In further particularly preferred embodiments, the pharmaceutical composition of the present invention, such as a solid oral dosage form, is characterized by a thermostability of less than 0.2% or less than 0.15% or less than 0.10% degradation after 3 months at 40° C.±2° C.
A pharmaceutical composition of the present invention may comprise at least one excipient, particularly at least one co-processed excipient. Typically, the pharmaceutical composition of the present invention comprises a single excipient but may also comprise a mixture of two or more excipients, for example in form of a co-processed excipient. In preferred embodiments, the pharmaceutical composition is devoid of polyethylene glycol.

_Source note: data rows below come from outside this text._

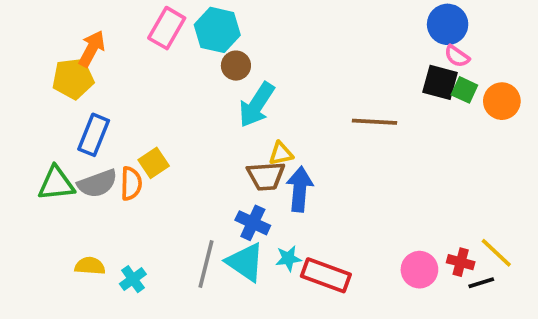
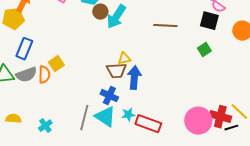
green square: (464, 90) -> (204, 50), moved, turned 32
cyan arrow: (257, 105) -> (116, 17), moved
brown line: (375, 122) -> (165, 26), moved
red cross: (461, 262) -> (220, 117), size x1.5
yellow semicircle: (90, 266) -> (13, 119), moved
pink circle: (419, 270) -> (198, 121), size x1.4

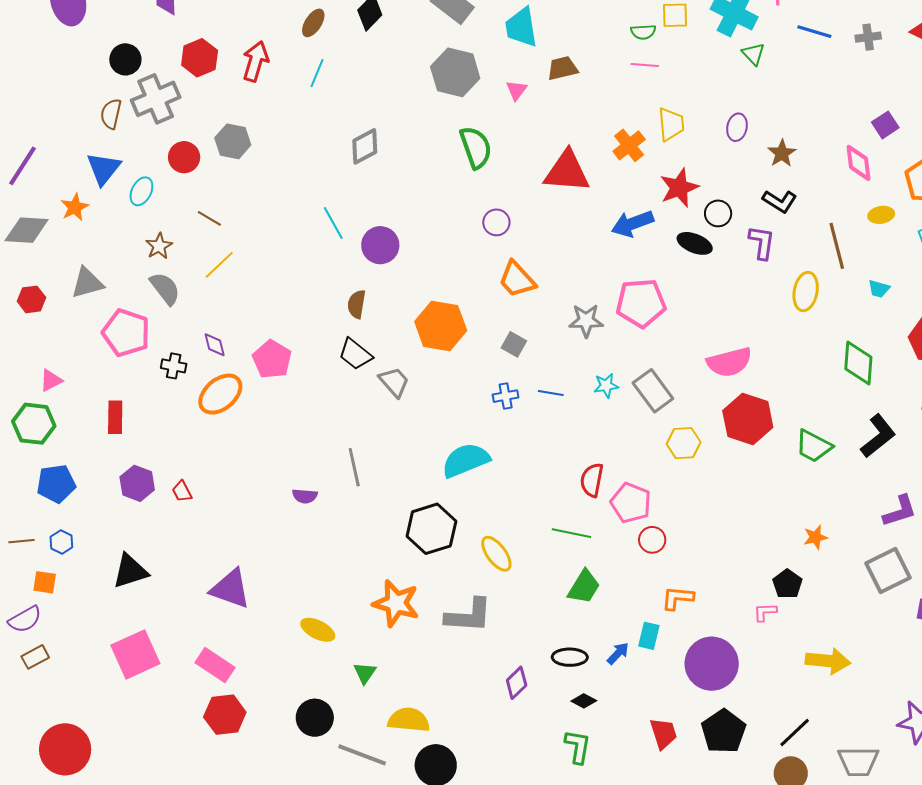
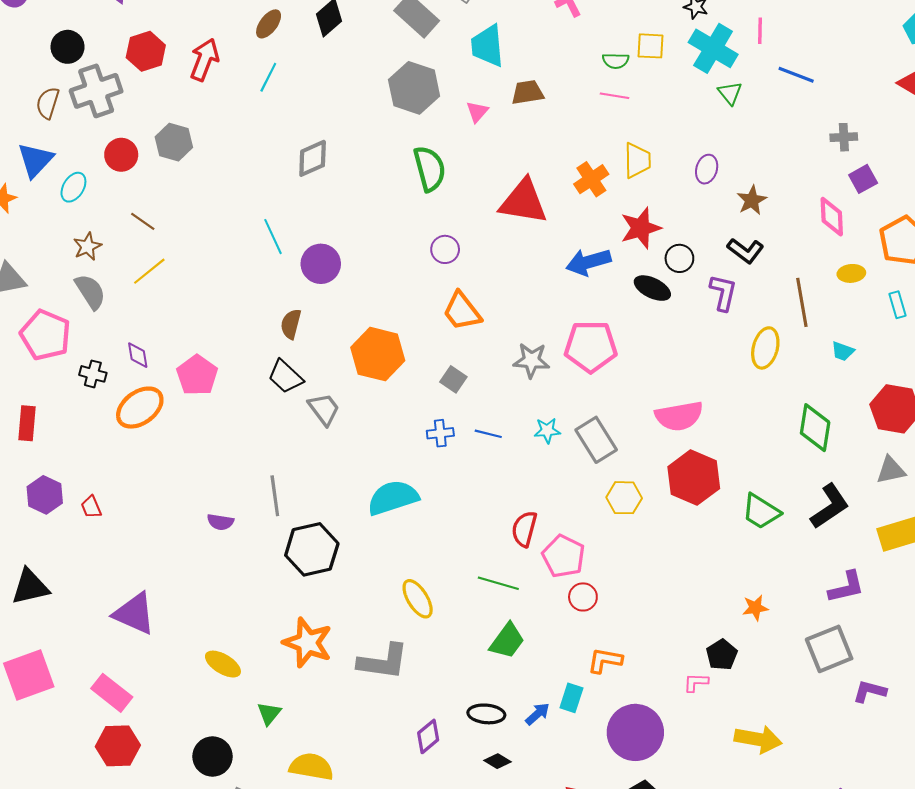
gray cross: (868, 37) -> (844, 137), moved
black hexagon: (431, 529) -> (312, 549), moved

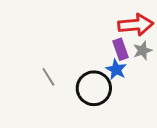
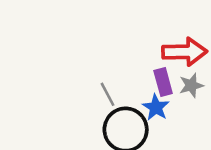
gray line: (48, 77) -> (107, 94), moved

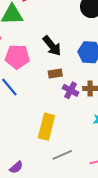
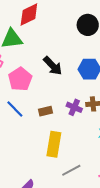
pink pentagon: (17, 57) -> (20, 79), turned -30
brown rectangle: (55, 73) -> (45, 111), moved

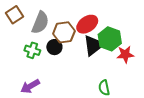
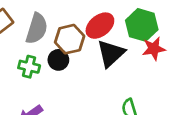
green hexagon: (110, 39) -> (142, 25), moved
red star: (125, 54) -> (154, 49), moved

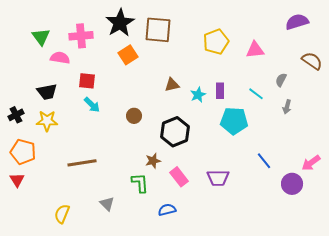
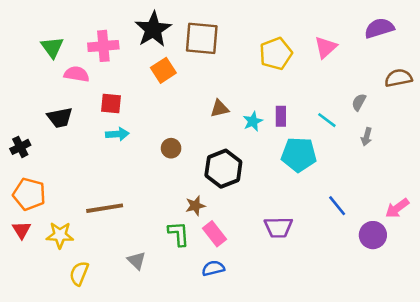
pink triangle: (255, 50) -> (326, 47), moved, turned -36
brown semicircle: (312, 61) -> (398, 78), turned -45
cyan arrow: (92, 105) -> (117, 134), turned -48
yellow star: (47, 121) -> (60, 235), moved
pink rectangle: (179, 177) -> (214, 234), moved

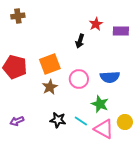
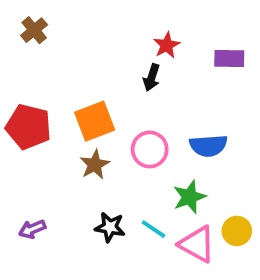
brown cross: (18, 16) -> (34, 30), turned -32
red star: (96, 24) -> (167, 45), moved
green star: (100, 104) -> (189, 197), turned 30

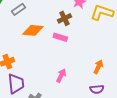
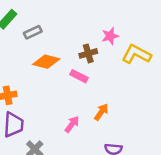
orange arrow: (98, 67) -> (101, 112), moved

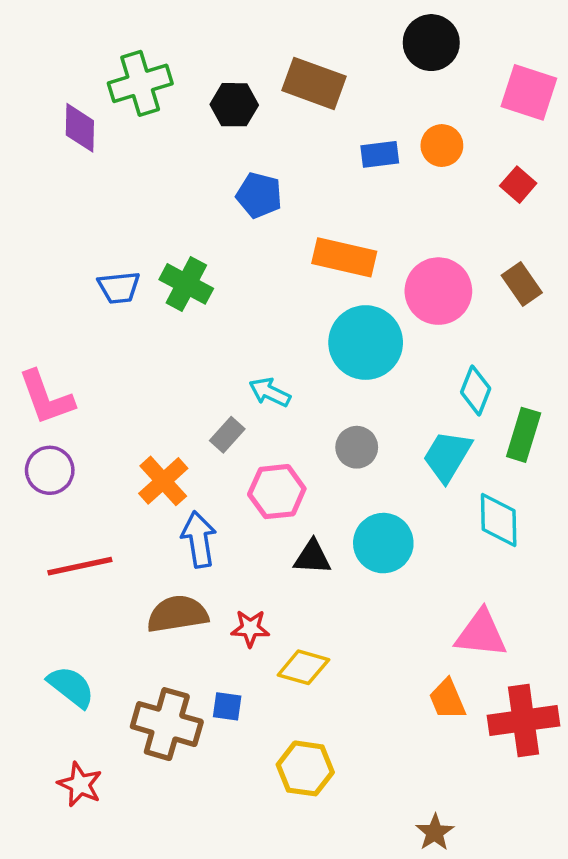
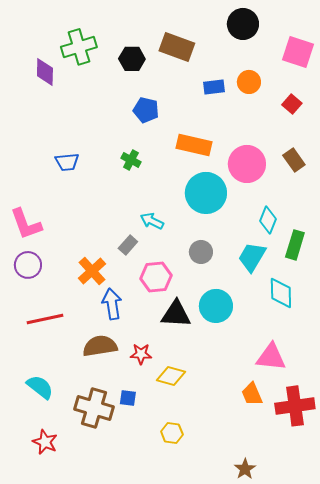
green cross: (186, 284) -> (131, 160), moved, size x0.7
black triangle: (312, 557) -> (176, 314), size x1.4
yellow hexagon: (305, 768) -> (172, 433), size x0.7

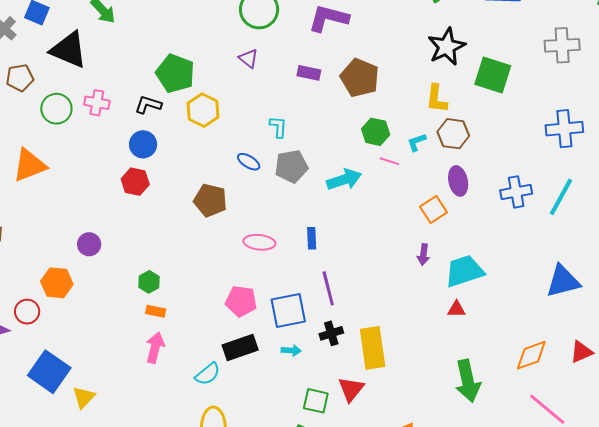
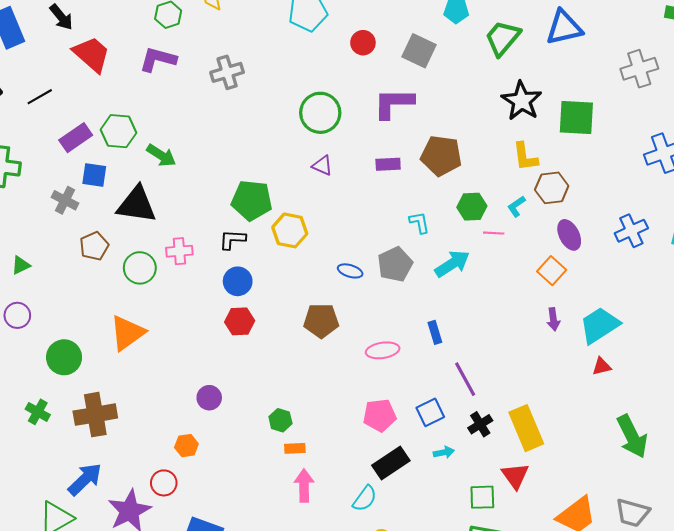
cyan L-shape: (278, 127) -> (419, 223), moved
orange hexagon: (57, 283) -> (186, 446), size x0.7
blue square: (288, 311) -> (430, 412), size x0.7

The term “excipient”, as used herein, refers to any substances, other than the active ingredients, in a pharmaceutical composition, which have been appropriately evaluated for safety and are included in a drug delivery system to either aid the processing or to aid manufacture, protect, support, enhance stability, bioavailability or patient acceptability, assist in product identification, or enhance any other attributes of the overall safety and effectiveness of the drug delivery system during storage or use.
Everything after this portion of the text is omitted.